The Technopole France program represents an exceptional opportunity for engineering students to gain hands-on international engineering experience even as they also complete a B.A in French and Francophone Studies in the College of Arts and Sciences. In this five-year program, student spend their fourth year at the Université Fédérale de Toulouse Midi-Pyrénées in southern France in the city of Toulouse which lies within sight of the Pyrenees.

During the fall term students will complete much of their degree in French and Francophone culture while intensively perfecting their language skills at one of the best Humanities schools in France. In the spring, student will use their cultural and language skills in an engineering internship either in a company like Airbus or in a major research lab in their area of interest. No French is required to begin the program if one begins in freshman year.

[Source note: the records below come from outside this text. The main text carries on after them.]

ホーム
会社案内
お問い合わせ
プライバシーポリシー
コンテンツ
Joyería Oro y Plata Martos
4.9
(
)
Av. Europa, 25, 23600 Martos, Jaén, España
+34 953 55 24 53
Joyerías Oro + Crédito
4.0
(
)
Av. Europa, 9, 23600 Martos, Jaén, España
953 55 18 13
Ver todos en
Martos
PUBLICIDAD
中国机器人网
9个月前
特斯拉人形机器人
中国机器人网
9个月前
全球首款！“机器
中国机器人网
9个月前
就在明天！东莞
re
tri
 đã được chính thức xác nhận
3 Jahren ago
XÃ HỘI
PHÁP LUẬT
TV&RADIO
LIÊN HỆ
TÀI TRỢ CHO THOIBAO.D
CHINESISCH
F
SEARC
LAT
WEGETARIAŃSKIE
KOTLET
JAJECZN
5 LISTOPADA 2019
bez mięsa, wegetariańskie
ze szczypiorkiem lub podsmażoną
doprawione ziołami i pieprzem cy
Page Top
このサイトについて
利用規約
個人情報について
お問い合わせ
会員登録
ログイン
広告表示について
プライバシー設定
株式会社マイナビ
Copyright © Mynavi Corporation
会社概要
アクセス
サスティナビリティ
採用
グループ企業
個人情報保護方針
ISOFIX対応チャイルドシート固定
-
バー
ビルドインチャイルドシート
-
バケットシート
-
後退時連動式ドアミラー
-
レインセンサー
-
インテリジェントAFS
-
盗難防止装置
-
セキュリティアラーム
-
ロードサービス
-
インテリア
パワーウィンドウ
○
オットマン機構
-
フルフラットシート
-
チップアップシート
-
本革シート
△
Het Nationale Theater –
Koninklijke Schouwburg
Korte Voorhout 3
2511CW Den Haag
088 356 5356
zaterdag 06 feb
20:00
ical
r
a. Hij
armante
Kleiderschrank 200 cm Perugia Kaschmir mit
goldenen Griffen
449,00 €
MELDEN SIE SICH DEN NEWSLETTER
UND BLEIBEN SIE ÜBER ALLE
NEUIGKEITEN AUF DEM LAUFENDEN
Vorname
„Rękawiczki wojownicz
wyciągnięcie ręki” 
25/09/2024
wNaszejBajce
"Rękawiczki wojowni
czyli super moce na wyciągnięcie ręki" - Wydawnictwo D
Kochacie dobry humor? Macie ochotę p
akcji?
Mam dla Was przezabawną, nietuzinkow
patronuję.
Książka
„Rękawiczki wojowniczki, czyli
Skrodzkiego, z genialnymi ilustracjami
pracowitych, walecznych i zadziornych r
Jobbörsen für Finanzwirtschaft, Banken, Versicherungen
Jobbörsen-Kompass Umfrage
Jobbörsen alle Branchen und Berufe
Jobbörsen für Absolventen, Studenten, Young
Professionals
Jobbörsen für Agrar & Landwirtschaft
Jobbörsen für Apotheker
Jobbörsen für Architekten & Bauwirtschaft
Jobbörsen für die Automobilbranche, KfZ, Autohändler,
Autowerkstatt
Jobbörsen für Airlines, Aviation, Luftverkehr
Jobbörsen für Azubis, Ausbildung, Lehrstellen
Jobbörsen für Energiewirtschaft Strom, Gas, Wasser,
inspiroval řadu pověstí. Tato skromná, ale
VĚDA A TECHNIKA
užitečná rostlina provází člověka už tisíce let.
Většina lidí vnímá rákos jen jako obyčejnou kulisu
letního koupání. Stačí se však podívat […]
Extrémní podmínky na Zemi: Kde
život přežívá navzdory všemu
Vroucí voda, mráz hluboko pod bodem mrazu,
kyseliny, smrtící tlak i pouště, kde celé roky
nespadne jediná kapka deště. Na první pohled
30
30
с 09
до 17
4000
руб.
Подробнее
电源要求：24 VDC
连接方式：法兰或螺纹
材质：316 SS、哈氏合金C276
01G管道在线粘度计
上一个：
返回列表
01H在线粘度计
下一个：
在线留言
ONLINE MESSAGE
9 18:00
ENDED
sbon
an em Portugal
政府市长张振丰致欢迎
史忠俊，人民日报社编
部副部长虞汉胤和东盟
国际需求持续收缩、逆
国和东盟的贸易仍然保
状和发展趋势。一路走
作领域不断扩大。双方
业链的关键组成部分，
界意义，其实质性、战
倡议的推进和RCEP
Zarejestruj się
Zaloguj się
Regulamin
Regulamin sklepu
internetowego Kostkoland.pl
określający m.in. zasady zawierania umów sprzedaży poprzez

The University of Toulouse

The Université Fédérale de Toulouse Midi-Pyrénées , which serves 120,000 students, includes a set of distinct universities with no less than eight separate engineering schools, five of them super-selective and all of them open to UConn students which produce the highest number of engineering degrees in France. What is more, because it has turned into such an important research and industrial hub, the University of Toulouse has exceptional facilities for students studying abroad.

The Toulouse region might be compared to Silicon Valley in the way in which it blends a huge concentration of tech firms, industry, research groups, and universities. The core industries of the region include Aeronautics and Aerospace, Biomedical/Cancer Research, Food Systems and Ecological Engineering, but students will find that opportunities are so extensive that the Toulouse program can accommodate just about any engineering field of interest.

Careers in the U.S. and Global French Community

Technopole France engineers will not just bring sophisticated technical know-how to their future careers.  They will have the global experience and language skills that make them attractive to American companies who need engineers comfortable working with global partners and as well as grooming the extensive network of French-affiliated companies that operate around the world.